As far as staging/recruiting patrons or using actors for a show, it is pretty much a given. Do you really think that a previously failing restaurant fills up on the opening night, after a quick paint job and a menu change...heck no. I'm sure local patrons are used and actors/background are brought in to fill the place up as needed. That's showbiz, grammys, MTV Music awards, Oscars...even concerts are "papered" to make the venue appear almost sold out. It doesn't change the outcome of the show, so no harm, no foul.

Oh, and I like Dinner Impossible as well.


----------



## free rider (May 23, 2006)

Kitchen Nightmares is both American and British. The American version began somewhat after and is based upon the British version. (Ramsay, right?)

Dinner Impossible is and American show. (Irvine?)

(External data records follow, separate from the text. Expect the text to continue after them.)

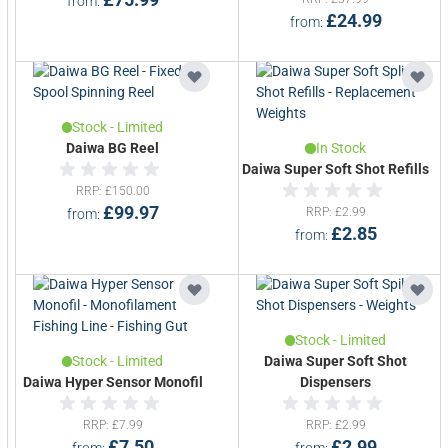
from
£24.99
from
Stock - Limited
Daiwa BG Reel
In Stock
Daiwa Super Soft Shot Refills
RRP
£150.00
£99.97
RRP
£2.99
from
£2.85
from
Stock - Limited
Stock - Limited
Daiwa Super Soft Shot
Daiwa Hyper Sensor Monofil
Dispensers
RRP
£7.99
RRP
£2.99
£7.50
£2.99
from
from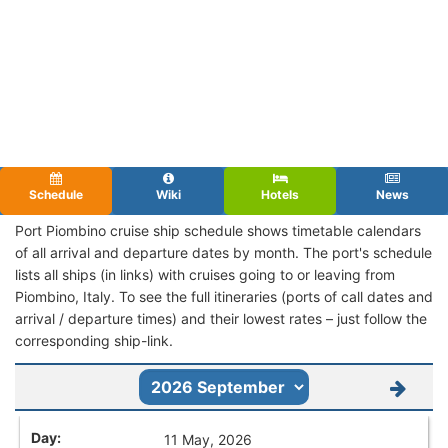
Schedule
Wiki
Hotels
News
Port Piombino cruise ship schedule shows timetable calendars
of all arrival and departure dates by month. The port's schedule
lists all ships (in links) with cruises going to or leaving from
Piombino, Italy. To see the full itineraries (ports of call dates and
arrival / departure times) and their lowest rates – just follow the
corresponding ship-link.
11 May, 2026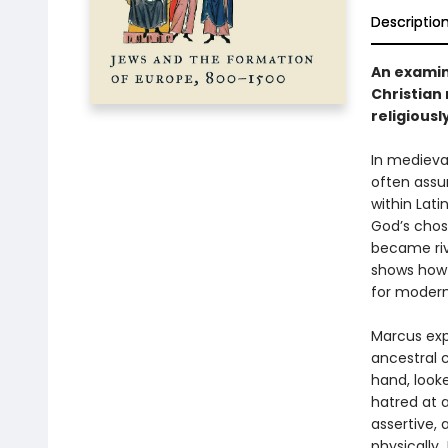
Descriptio
An examin
Christian
religiousl
In medieva
often assum
within Lati
God’s chos
became riv
shows how 
for modern
Marcus exp
ancestral c
hand, look
hatred at 
assertive,
physically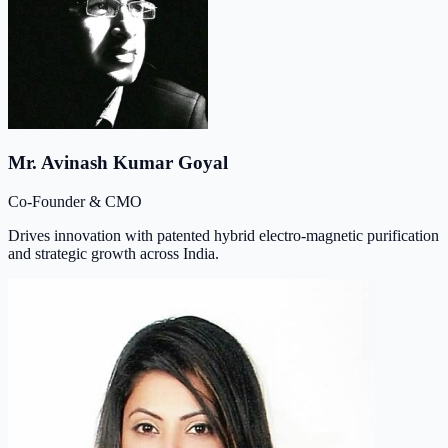
Mr. Avinash Kumar Goyal
Co-Founder & CMO
Drives innovation with patented hybrid electro-magnetic purification
and strategic growth across India.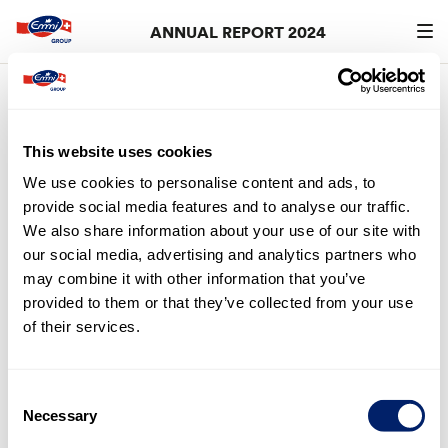
ANNUAL REPORT 2024
Search
searc
4.
Loans and credits
This website uses cookies
Art. 32 (2) of the Articles of Association of Emmi AG
We use cookies to personalise content and ads, to
(
report.emmi.com
> Download-Center > Corporate
provide social media features and to analyse our traffic.
Governance > Articles of Association Emmi AG) stipulates
We also share information about your use of our site with
that the members of the Board of Directors and Group
our social media, advertising and analytics partners who
Executive Management may be granted advance
may combine it with other information that you’ve
payments up to a maximum of KCHF 1,000, in particular in
provided to them or that they’ve collected from your use
the form of advances on costs for litigation connected to
of their services.
the activity of the person concerned as a member of the
Board of Directors or Group Executive Management.
These limits were not utilised in the financial year.
Consent
Necessary
Selection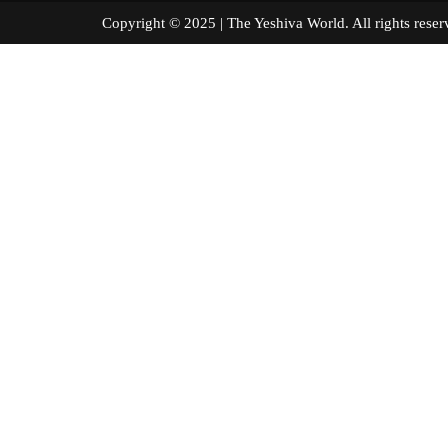
Copyright © 2025 | The Yeshiva World. All right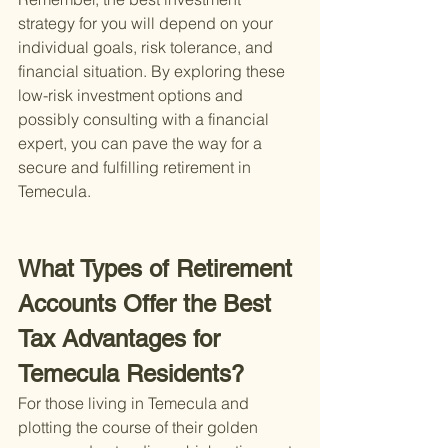
strategy for you will depend on your 
individual goals, risk tolerance, and 
financial situation. By exploring these 
low-risk investment options and 
possibly consulting with a financial 
expert, you can pave the way for a 
secure and fulfilling retirement in 
Temecula.
What Types of Retirement 
Accounts Offer the Best 
Tax Advantages for 
Temecula Residents?
For those living in Temecula and 
plotting the course of their golden 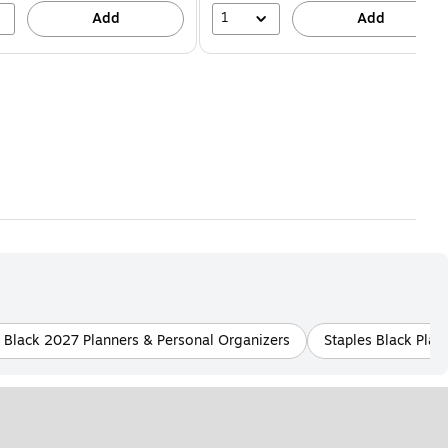
1
Add
Add
s Black 2027 Planners & Personal Organizers
Staples Black Plast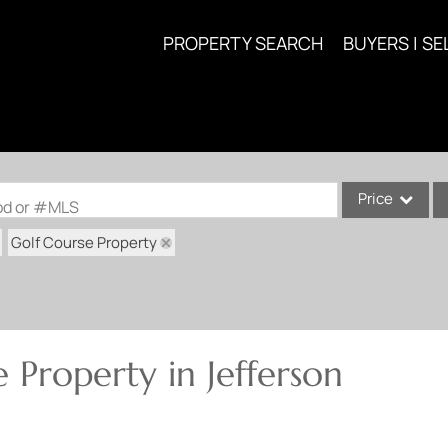
PROPERTY SEARCH
BUYERS | SE
Price
ood or #MLS
Golf Course Property
Single Family
Commercial
Acreage/Farm
Commercial Lea
 Property in Jefferson
Condo/Villa
Lot/Land
New Home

H3 Kitchen is an American show. (Ramsay)


----------



## smylietron (Oct 15, 2007)

I've dug Ramsay ever since he advocated eating horse meat. The guy's brutally honest, a **** good chef, and I'm embarrassed to admit I enjoy the machismo.

Irvine I know next to nothing about, but I'm learning more thanks to this thread.


----------



## carlaird (Jan 16, 2007)

Robert Irvine Is Just Hot!!!!!!!!
So He Wins Everything!


----------



## blueicus (Mar 16, 2005)

Eh, I dunno, Irvine's too bulky up top... he looks like a WWF "wrestler" who took too many steroids.


----------



## younggun (Jun 10, 2007)

I think that what's been forgotten is that chefs are artists, and every artist has a different way of expressing themselves. Perhaps Irvine's quiet, no PR style of "real" cooking is how he's most comfotable. To compare him to Gordon Ramsay's balls-to-the-wall, flashy style is like comparing apples and oranges. Can you compare Picasso to van Gogh? Of course, but you would never come to a consensus because their art was individually fantastic. Ramsay has strength enough to run several restaurants worldwide, produce and star in television shows, and clearly stays fit and mentally sane. He's an amazing Chef, clearly. Michelin stars aren't given out like candy to anyone who's popular (Ahem, Bobby Flay), just like Academy Awards are never given out for popular films like Mission: Impossible. Irvine has come up in a very unique way and, judging from his show, is equally able to motivate and lead by different means.


----------



## jayme (Sep 5, 2006)

I also am not familiar w/ Irvine... but I have to admit, I'd love to have the opportunity to cook w/ Ramsey. Perhaps I'm a bit warped, but I love the challenge.... LOL the first time I ever saw H#ll's Kitchen, I said "I'd like to be in his kitchen- I bet I could learn alot!" I have heard from people that have said he does have a foul mouth and he is arrogant (who of us isn't at times?), but much of what you see on the tv show is theatrics. Did you catch the Bon Appetite mag issue about 3 months ago that did an "at home w/ Ramsey"? photos and interviews with his 4 young children (they have sheep in their backyard) and his beautiful wife..... he has obviously has got a talent that goes beyond the kitchen (4 tv shows now???), whether you like him or not, you have to respect his business sense.


----------



## andyg (Aug 27, 2007)

Better get your own style going tho, or you'll just be another "whoizzat"


----------



## ishbel (Jan 5, 2007)

Jayme - a couple of years ago, Ramsay raised small pigs in his back garden, and named them after Trinny and Susannah, two 'style' gurus. He sent them to market with great relish!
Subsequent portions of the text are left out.